SUPPLIED ENTRIES -
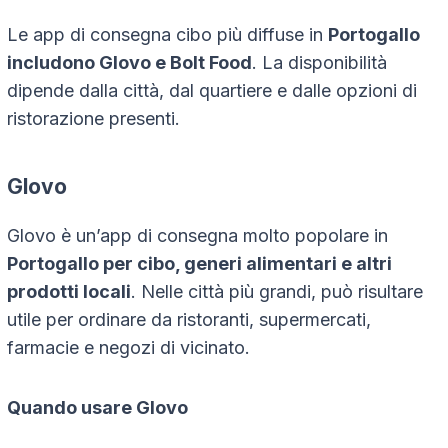
Le app di consegna cibo più diffuse in
Portogallo
includono Glovo e Bolt Food
. La disponibilità
dipende dalla città, dal quartiere e dalle opzioni di
ristorazione presenti.
Glovo
Glovo è un’app di consegna molto popolare in
Portogallo per cibo, generi alimentari e altri
prodotti locali
. Nelle città più grandi, può risultare
utile per ordinare da ristoranti, supermercati,
farmacie e negozi di vicinato.
Quando usare Glovo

TASK REQUIREMENTS -
Transcribe all of the lines above exactly as given. The pictures stay out.

SOLUTION FOR THIS TASK -
Le app di consegna cibo più diffuse in
Portogallo
includono Glovo e Bolt Food
. La disponibilità
dipende dalla città, dal quartiere e dalle opzioni di
ristorazione presenti.
Glovo
Glovo è un’app di consegna molto popolare in
Portogallo per cibo, generi alimentari e altri
prodotti locali
. Nelle città più grandi, può risultare
utile per ordinare da ristoranti, supermercati,
farmacie e negozi di vicinato.
Quando usare Glovo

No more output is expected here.